Не сказав больше ни слова, он пошел к столу.

Там пели уже разухабисто, с оттягом и степной тоской в голосах.

Григорий Иванович разливал, поддерживая надтреснутым баритоном общий хор.

— А слабо нам с тобой, Пятачок, — сказал Виктор раскрасневшейся Галине, — перепеть стариков?

— Да запросто! — зажглась Галина и хрипловатым голосом рванула что есть мочи: — «Во французской стороне, на чужой планете, предстоит учиться мне в университете…»

Виктор присоединился. Своим ором они забили протяжный казачий мотив. Теперь весь стол слушал их дуэт, а потом к ним присоединились Дмитрий и Валентина, Наталья и Игорь, Сергей и Константин. Их хор горланил старый хит и дружно раскачивался на лавках.

Ловко отстукивал вилкой по рюмкам, тарелкам и бутылкам Игорь.

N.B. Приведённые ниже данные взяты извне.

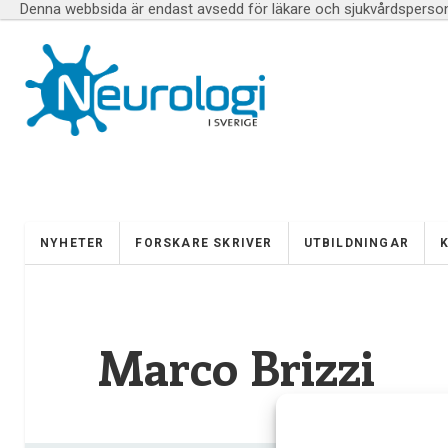
Denna webbsida är endast avsedd för läkare och sjukvårdspersona
NYHETER
FORSKARE SKRIVER
UTBILDNINGAR
Marco Brizzi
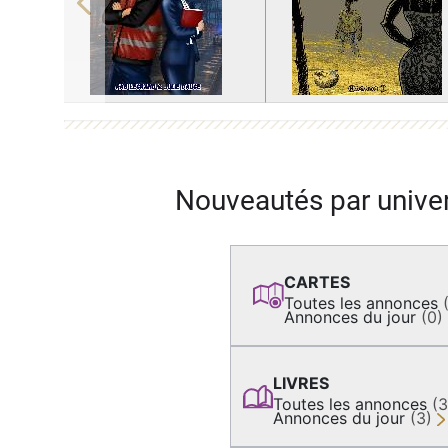
Previous
Nouveautés par unive
CARTES
Toutes les annonces
Annonces du jour
(0)
LIVRES
Toutes les annonces
(
Annonces du jour
(3)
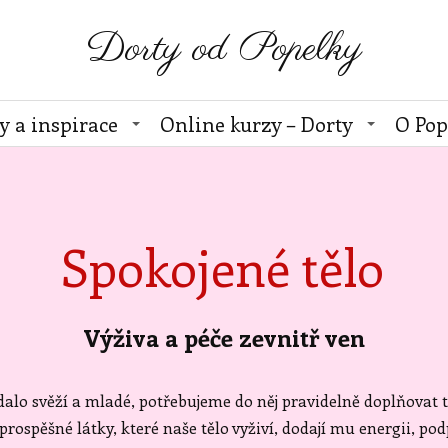
Dorty od Popelky
y a inspirace
Online kurzy – Dorty
O Pop
Spokojené tělo
Výživa a péče zevnitř ven
dalo svěží a mladé, potřebujeme do něj pravidelně doplňovat 
prospěšné látky, které naše tělo vyživí, dodají mu energii, p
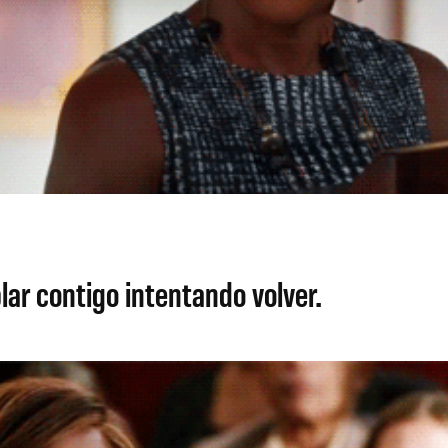
lar contigo intentando volver.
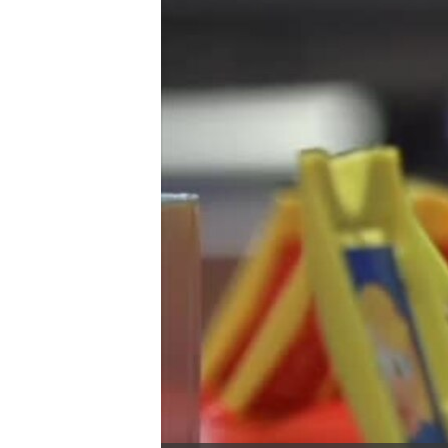
转
VOA今日焦点
非洲
军事
国会报道
到
检
中文广播
美洲
劳工
美中关系
索
全球议题
环境
美国建国250周年
埃博拉疫情
美国之音专访
重要讲话与声明
台海两岸关系
南中国海争端
关注西藏
关注新疆
GEN Z 看美国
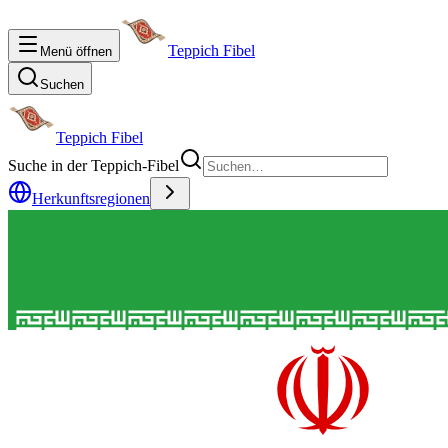
Teppich Fibel
Menü öffnen
Suchen
Teppich Fibel
Suche in der Teppich-Fibel
Herkunftsregionen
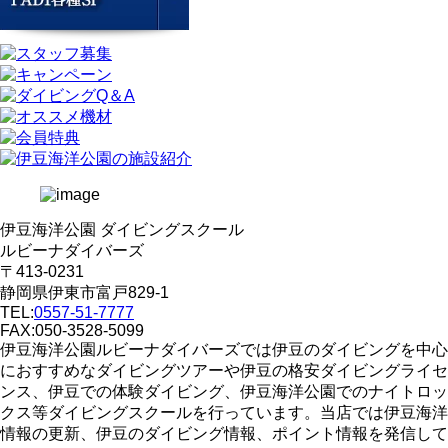
伊豆海洋公園 ダイビングスクール
ルビーナダイバーズ
〒413-0231
静岡県伊東市富戸829-1
TEL:
0557-51-7777
FAX:050-3528-5099
伊豆海洋公園ルビーナダイバーズでは伊豆のダイビングを中心
におすすめなダイビングツアーや伊豆の格安ダイビングライセ
ンス、伊豆での体験ダイビング、伊豆海洋公園でのナイトロッ
クス等ダイビングスクールを行っています。当店では伊豆海洋
情報の更新、伊豆のダイビング情報、ポイント情報を発信して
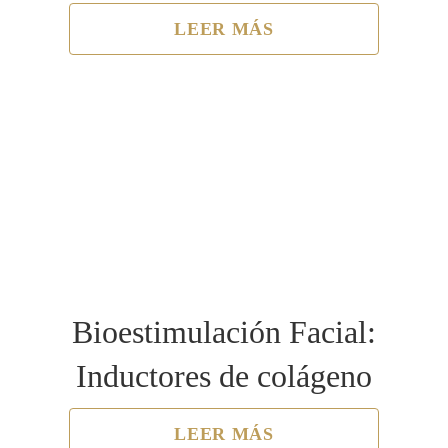
LEER MÁS
Bioestimulación Facial:
Inductores de colágeno
LEER MÁS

Барабанил узловатыми натруженными ладонями по столешнице Дмитрий.

Галина вскочила и пустилась в пляс, удачно подражая папуасским танцам.

— Ну, как? — спросила Тамара вернувшегося мужа.

— Свобода нашего раздолбая обойдется папаше Дорсету в круглую сумму, — сказал Борис.

— Ройтман, ты лучший, — прижалась к нему Тамара.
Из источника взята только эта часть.